Dominica
L’8 dicembre i cittadini dell’isola di Dominica andranno alle urne per scegliere i 21 membri elettivi del parlamento nazionale. I sondaggi indicano una crescita dei consensi per il centrista Partito unito dei lavoratori, attualmente all’opposizione, rendendo incerta la permanenza al potere del Partito laburista, che guida il paese dal 2000. Le elezioni saranno monitorate dall’Organizzazione degli stati americani, che vigileranno sul corretto svolgimento del voto: una scelta presa alla luce delle accuse di brogli da parte delle opposizioni dopo il voto del 2009 e della notizia diffusa negli ultimi giorni di campagna elettorale secondo cui gli elettori registrati eccedono il numero degli abitanti del piccolo paese caraibico.

Giappone
Il 14 dicembre si svolgeranno in Giappone le elezioni anticipate per il rinnovo della camera bassa del parlamento. Sono state convocate dopo la diffusione di dati molto negativi per l’economia giapponese, a cui il premier Shinzō Abe ha reagito con il rinvio dell’aumento della tassa sui consumi, previsto per l’ottobre del 2015, e con lo scioglimento della camera dei rappresentanti per sottoporre al voto degli elettori il giudizio sull’operato del governo. Le elezioni sono viste come un referendum sulla politica economica di Abe che, dopo gli ottimi risultati iniziali, non sembra in grado di mantenere la tendenza positiva. Nonostante le difficoltà, Abe è ancora molto popolare nel paese e i sondaggi prevedono per il suo partito un’ampia vittoria, anche grazie al fatto che l’opposizione è debole e divisa al suo interno.

Mauritius
Il 10 dicembre gli elettori dell’isola Mauritius saranno chiamati alle urne per rinnovare l’assemblea nazionale.

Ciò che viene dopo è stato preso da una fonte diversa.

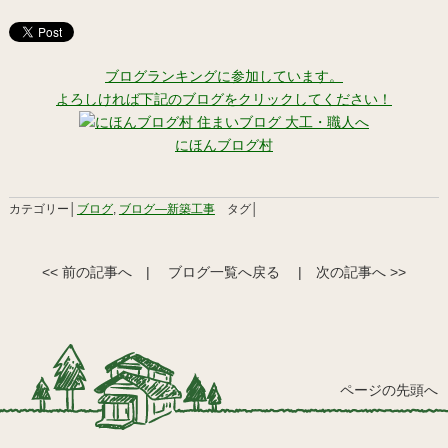
ブログランキングに参加しています。
よろしければ下記のブログをクリックしてください！
にほんブログ村
カテゴリー│
ブログ
,
ブログ―新築工事
タグ│
<< 前の記事へ
|
ブログ一覧へ戻る
|
次の記事へ >>
ページの先頭へ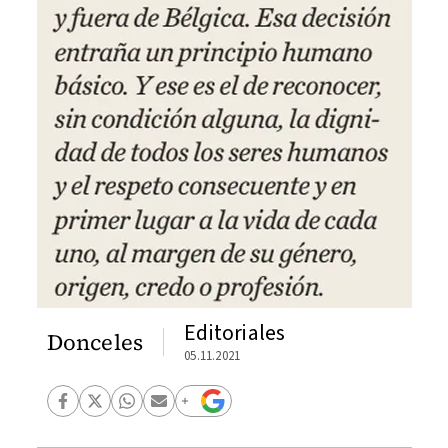
Editoriales
Donceles
05.11.2021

La campagna elettorale ha messo a confronto due schieramenti: quello formato dal Partito laburista (Ptr) e dal Movimento militante mauriziano (Mmm), i due principali partiti del paese, e quello guidato dal Movimento socialista militante (Msm) e dal Partito socialdemocratico (Pmsd). Ptr e Mmm, tradizionalmente avversari, hanno stretto un patto elettorale per ottenere un’ampia maggioranza in parlamento con l’obiettivo di promuovere una riforma costituzionale che attribuisca al presidente maggiori poteri, oggi concentrati nelle mani del primo ministro.